For instance, Vote Leave has rejected the “Norway model”, under which we would copy the Scandinavian country by staying within the European Economic Area.
Crucially, as a member of the EEA, Norway has to accept the European Union’s “four freedoms”, including the free movement of people (the others are goods, services and capital). And it must pay the EU for the privilege – about £688m every year. Espen Barth Eide, a former Norwegian cabinet minister who is now a UN adviser, has described his country as being “influenced by but not influencing Brussels”. Jens Stoltenberg, in his first term as prime minister, coined the term “fax democracy” to describe how Norway’s politicians would wait for faxes to arrive with diktats from Brussels that they had no power to negotiate.
In return, Norwegian citizens enjoy the protections of European law when they are travelling within the EU, as well as (slightly) faster movement through passport control. But their country has higher immigration per head than the United Kingdom.
If not Norway, perhaps Switzerland? Its relationship with the EU is the fruit of six years of negotiation in the early 1990s. Like Norway, it has accepted the free movement of people – and with it, loss of control over immigration. It also follows European regulation in a number of areas, but retains control over workplace and financial regulation.
For successive governments, those opt-outs are prizes to cherish.
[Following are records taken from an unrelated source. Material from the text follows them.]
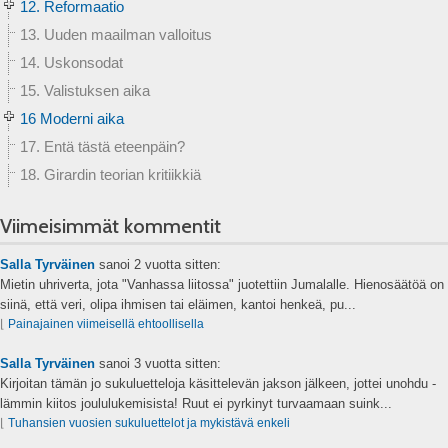
12. Reformaatio
13. Uuden maailman valloitus
14. Uskonsodat
15. Valistuksen aika
16 Moderni aika
17. Entä tästä eteenpäin?
18. Girardin teorian kritiikkiä
Viimeisimmät kommentit
Salla Tyrväinen
sanoi
2 vuotta sitten:
Mietin uhriverta, jota "Vanhassa liitossa" juotettiin Jumalalle. Hienosäätöä on
siinä, että veri, olipa ihmisen tai eläimen, kantoi henkeä, pu...
⌊
Painajainen viimeisellä ehtoollisella
Salla Tyrväinen
sanoi
3 vuotta sitten:
Kirjoitan tämän jo sukuluetteloja käsittelevän jakson jälkeen, jottei unohdu -
lämmin kiitos joululukemisista! Ruut ei pyrkinyt turvaamaan suink...
⌊
Tuhansien vuosien sukuluettelot ja mykistävä enkeli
The financial sector in Switzerland constitutes a larger part of the national economy than its equivalent in the UK, making freedom from European regulation a boon for Swiss policymakers, most of whom hail from the right and centre right.
The option sketched out by Michael Gove – that Britain seek to be part of the same free-trade area as Albania and other Balkan states – is superficially the most attractive. These countries have access to the single market for trade but do not have freedom of movement. That, however, is because politicians within the EU are loath to grant them the visa-free travel they crave. No politician in any of the 27 other member states has a pressing political need to prevent British workers from moving to their shores.
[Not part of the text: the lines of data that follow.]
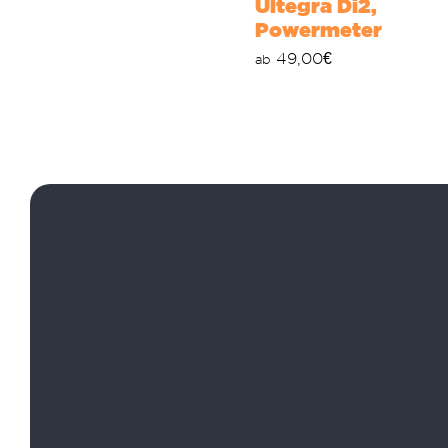
Ultegra Di2,
Powermeter
49,00
€
ab
Radverleih
Radt
Rennräder
Geführte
One other option is what the Conservative MP Christopher Chope calls “the WTO alternative”: leaving the single market and doing deals with individual nations around the world on a bespoke model. Boris Johnson describes this as the “Canada” approach.
In practice, that would mean British holidaymakers would need visas, that expatriates in Spain would no longer have the automatic protection of European law, and that British banks would no longer be able to trade and lend freely in Europe. This would be a significant and painful hit to the British economy – but it would come closest to honouring the promises made by Vote Leave, the official Brexit campaign. Yet the economic consequences, far from unlocking further money for the National Health Service, would pave the way for further spending cuts.
The question of what Leave would look like is already causing consternation among civil servants. What one might call the “Whitehall arrangement” is the most likely choice: Britain still in the EEA, at least in the short term, still subject to European regulation of financial services, corporate law, consumer and workplace rights, environmental regulation and transport, but no longer able to set that regulation separately.